Euro to US Dollar Forecast: EUR/USD’s “Upward Momentum has Faded”

By |2025-08-17T19:45:24+03:00August 17, 2025|Forex News, News|0 Comments


– Written by

The Euro to Dollar exchange rate (EUR/USD) posted net gains on Friday, reversing the bulk of Thursday’s losses as the dollar was subjected to fresh selling.

Despite higher-than-expected inflation data on Thursday, markets remain confident that the Fed will cut rates next month, while pressure on the Fed continues.

The Trump-Putin talks will be monitored closely with some hopes for progress on the Ukraine situation helping to underpin the Euro.

UoB was not expecting a retreat below 1.1645, although there was only a brief excursion below this level.

It added; “The breach of the ‘strong support’ indicates that upward momentum has faded. The current price movements are likely part of a consolidation phase between 1.1585 and 1.1705.”

Scotiabank remains generally positive on the pair; “The EUR’s broader August rebound remains intact, with the market carving out a succession of higher highs and higher lows following the brief August 1 dip under 1.14. Support intraday is 1.1640, ahead of 1.1590/00. A push through this week’s high at 1.1730 should pave the way for a retest of the upper 1.17s.”

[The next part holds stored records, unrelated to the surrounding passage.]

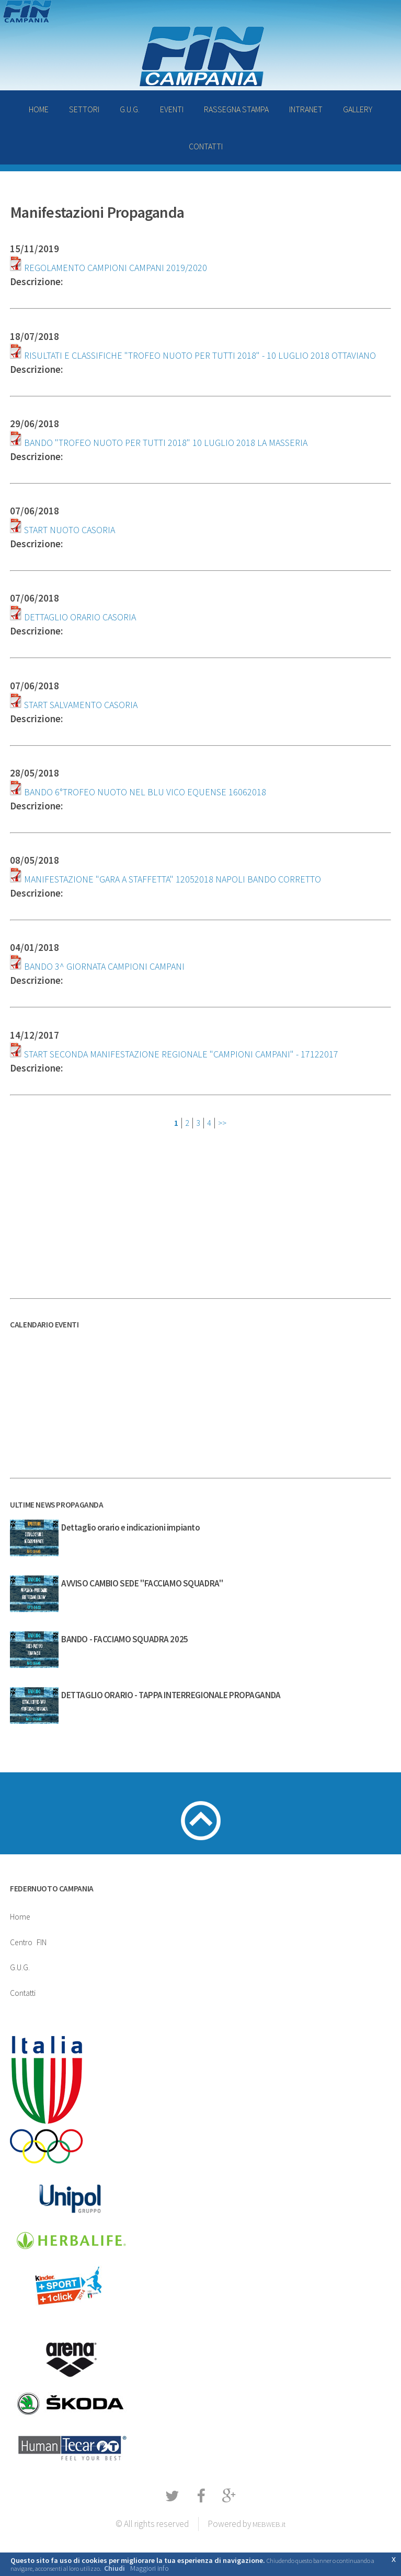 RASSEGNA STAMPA (236, 109)
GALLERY (357, 109)
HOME (39, 109)
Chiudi (114, 2568)
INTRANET (306, 109)
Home (20, 1916)
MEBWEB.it (269, 2524)
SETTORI (84, 109)
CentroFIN (28, 1942)
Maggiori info (149, 2568)
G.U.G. (130, 109)
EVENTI (172, 109)
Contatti (23, 1992)
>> (222, 1123)
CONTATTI (206, 146)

The dollar was helped in part by stronger-than-expected wholesale price inflation data on Thursday.




Headline prices increased 3.3% in the year to July from 2.4% previously and well above consensus forecasts of 2.5 while core inflation increased sharply to 3.7% from 2.6%.

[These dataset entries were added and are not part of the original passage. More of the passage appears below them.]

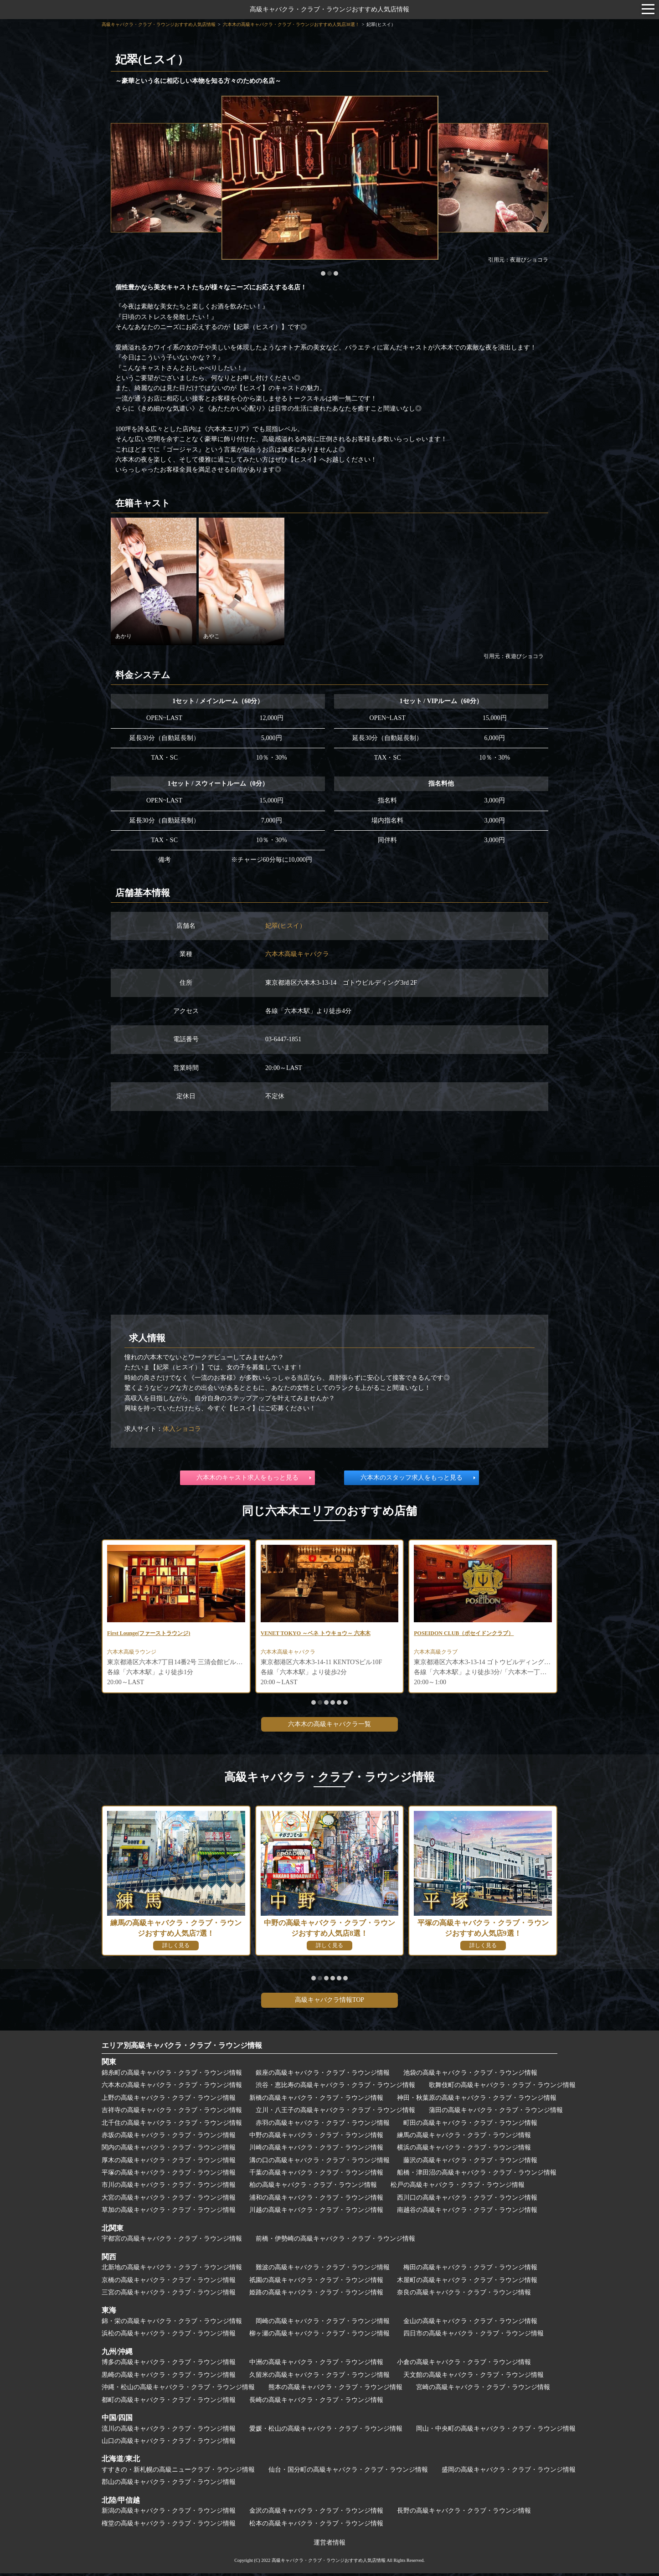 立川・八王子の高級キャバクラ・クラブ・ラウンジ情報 (335, 2112)
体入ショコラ (182, 1428)
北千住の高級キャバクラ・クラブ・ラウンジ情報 (172, 2125)
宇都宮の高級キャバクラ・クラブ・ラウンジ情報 (172, 2241)
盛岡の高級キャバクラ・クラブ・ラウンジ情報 (509, 2472)
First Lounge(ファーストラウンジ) (155, 1633)
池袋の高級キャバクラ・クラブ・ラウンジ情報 (470, 2075)
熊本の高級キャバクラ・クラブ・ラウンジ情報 (335, 2389)
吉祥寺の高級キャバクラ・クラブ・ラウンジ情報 (172, 2112)
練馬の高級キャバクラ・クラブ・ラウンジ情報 (464, 2137)
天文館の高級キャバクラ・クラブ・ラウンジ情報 (473, 2377)
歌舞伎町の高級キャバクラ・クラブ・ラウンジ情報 (502, 2087)
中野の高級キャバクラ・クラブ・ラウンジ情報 (316, 2137)
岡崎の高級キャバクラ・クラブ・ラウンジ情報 (323, 2323)
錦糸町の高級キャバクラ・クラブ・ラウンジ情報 (172, 2075)
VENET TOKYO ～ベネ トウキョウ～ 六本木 (325, 1633)
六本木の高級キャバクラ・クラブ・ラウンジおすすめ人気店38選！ (291, 24)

Scotiabank commented; “Yesterday’s unexpectedly large US PPI gains indicated that business margins are increasing, which is perhaps not what would be expected if tariffs were being absorbed. That may mean that higher retail prices become more apparent shortly.”

MUFG added; “Overall, the report has provided support for the US dollar by dampening expectations for more aggressive Fed easing but is unlikely on its own to reverse the current weakening trend for the US dollar in the near-term.”

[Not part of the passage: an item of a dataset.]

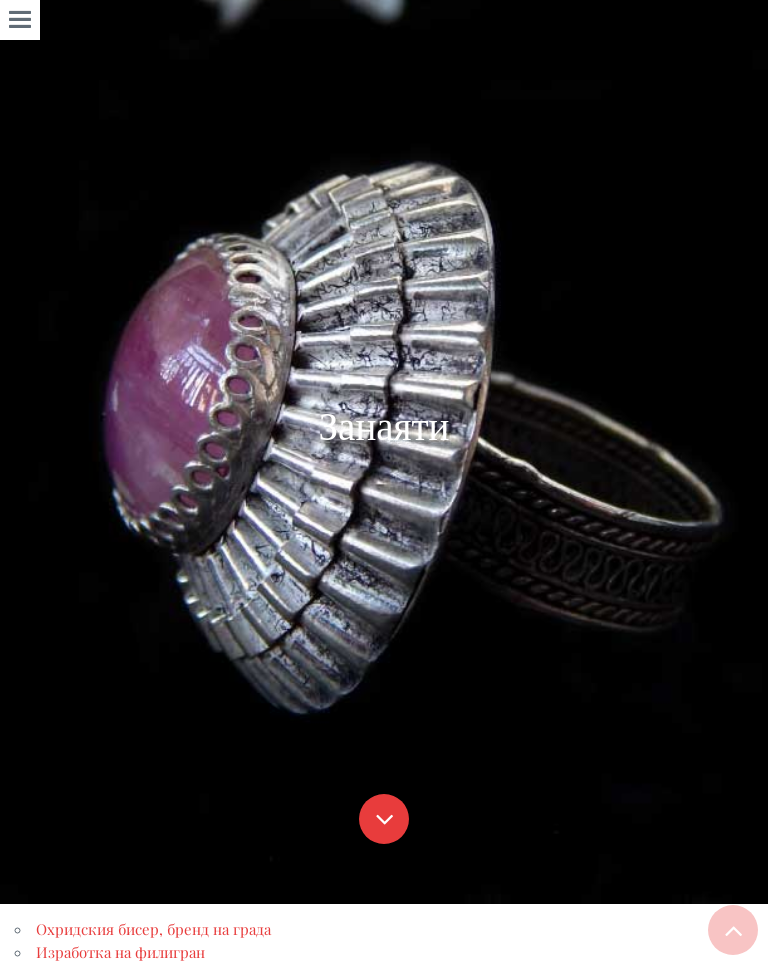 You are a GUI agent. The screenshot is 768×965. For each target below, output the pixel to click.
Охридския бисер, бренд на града (153, 929)
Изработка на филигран (120, 952)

Markets are still extremely confident that the Fed will cut rates at the September meeting with traders still pricing in over a 90% chance of a cut, although talk of a larger 50 basis-point cut has faded dramatically.

The Fed still faces a tough underlying decision.

According to Joseph Carpuso, head of international economics at the Commonwealth Bank of Australia; “The combination of elevated inflation and weak growth in jobs is a conundrum for the Fed.”

Scotiabank added; “If the Fed does opt to ease amid intense political pressure for lower rates and stubborn inflation, investors may become more concerned that the Fed’s inflation anchor is slipping which can only weaken the appeal of the USD.”




Friday’s data recorded a 0.5% increase in retail sales for July, marginally below consensus forecasts of a 0.6% gain for the month while core sales met expectations with a 0.3% increase.

The New York Empire manufacturing survey improved to 11.9 for August from 5.5 previously and compared with expectations of a -1.